Hemalatha Gunasekaran,Rex Macedo Arokiaraj,K. Ramalakshmi,

DOI NO:

https://doi.org/10.26782/jmcms.2020.09.00029

Keywords:

Covid-19,Chest X-ray image,CNN,VGG16,Transfer learning,

Abstract

Most of the countries around the world are under locked down due the pandemic. Every country has imposed a strict travel restrictions and has stopped all types of visas and tourist activities. This created a major impact on aviation sector and the tourist sector. Even the people not effected from Covid-19 and in real emergence are not able travel from one place to another. Some countries have laid down quarantine rules, which will be a major hindrance to emergency travelers and for tourists. All passengers traveling are tested for COVID-19 using RT-PCR, which can take between 48 to 72 hours to produce the result.  But in some cases people who are tested negative even after 3 or 4 RT-PCR tests shows a typical pneumonia in the CT Scan or in a chest X-ray.
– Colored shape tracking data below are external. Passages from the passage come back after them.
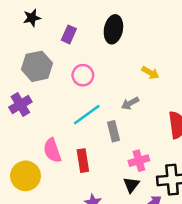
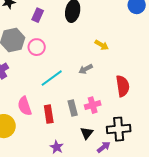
pink circle: (83, 75) -> (37, 47), moved
gray rectangle: (113, 131) -> (73, 108), moved
pink cross: (139, 161) -> (93, 105), moved

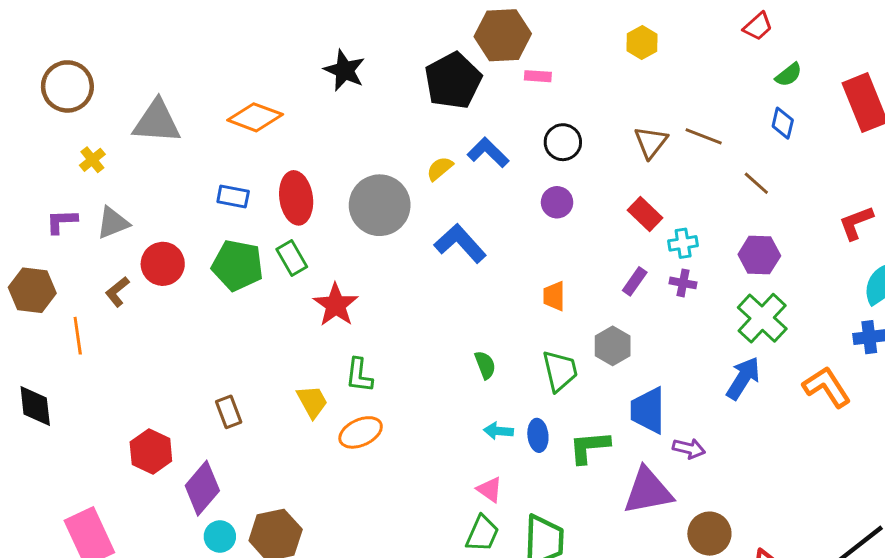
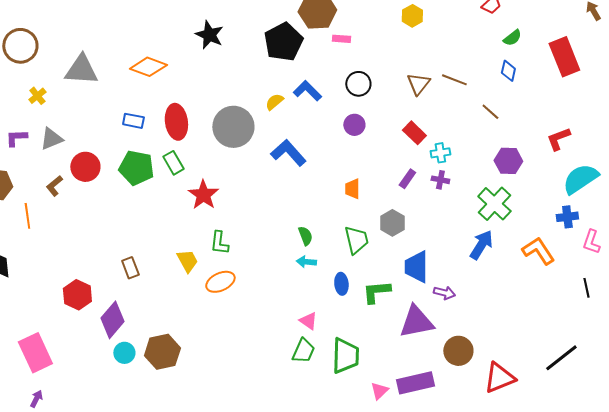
purple hexagon: (759, 255) -> (508, 161), moved
cyan arrow: (498, 431) -> (306, 262), moved

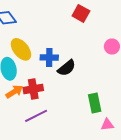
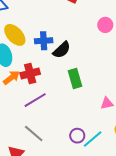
green rectangle: (95, 103) -> (75, 79), moved

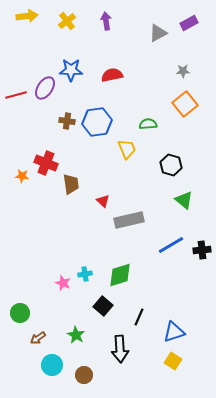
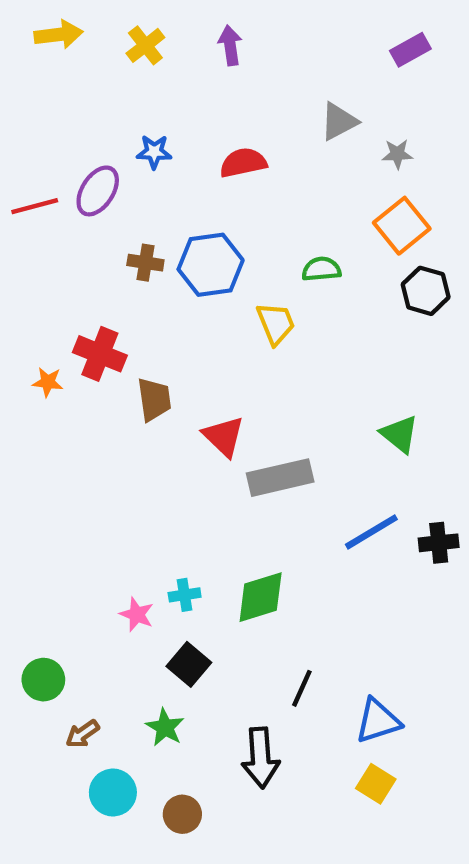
gray triangle: (158, 33) -> (339, 121), moved
blue star: (71, 70) -> (154, 152), size x0.7
black hexagon: (171, 165) -> (426, 291), moved
red triangle: (103, 201) -> (224, 436), size x1.5
black square: (103, 306) -> (189, 664), moved

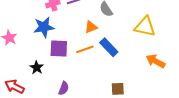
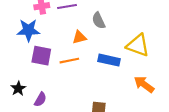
blue rectangle: (109, 47) -> (109, 60), moved, turned -42
black star: (37, 68) -> (18, 89), moved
If the aviation sector relies only on the RT-PCR test, many patients may be missed. In order to reduce the risk to some extent and prevent a high-risk patient from traveling, the passenger can be asked to upload his / her chest X-ray prior to travel. Using an X-ray of the chest, we can predict the possibility of Covid-19 cases before the patients are physically examined. This technique cannot replace the RT-PCR test, but can be a stand-by tool to help detect Covid-19 prior to the RT-PCR test. It would also help to identify patients who are highly prone for the infection. In this paper, we developed a CNN from scratch to identify a patient infected with COVID from a chest X-ray image. The model was trained with the chest X-ray of normal and COVID patients. Later the model was tested on two datasets, one publicly available in GitHub, and the other dataset was compiled from the Italian Society of Medical and Interventional Radiology website using web scrapping. The model produced an accuracy of 96.48 percent with the training dataset. To further improve accuracy, we used the same dataset on a pre-trained network (VGG16) and achieved an accuracy of around 99 per cent.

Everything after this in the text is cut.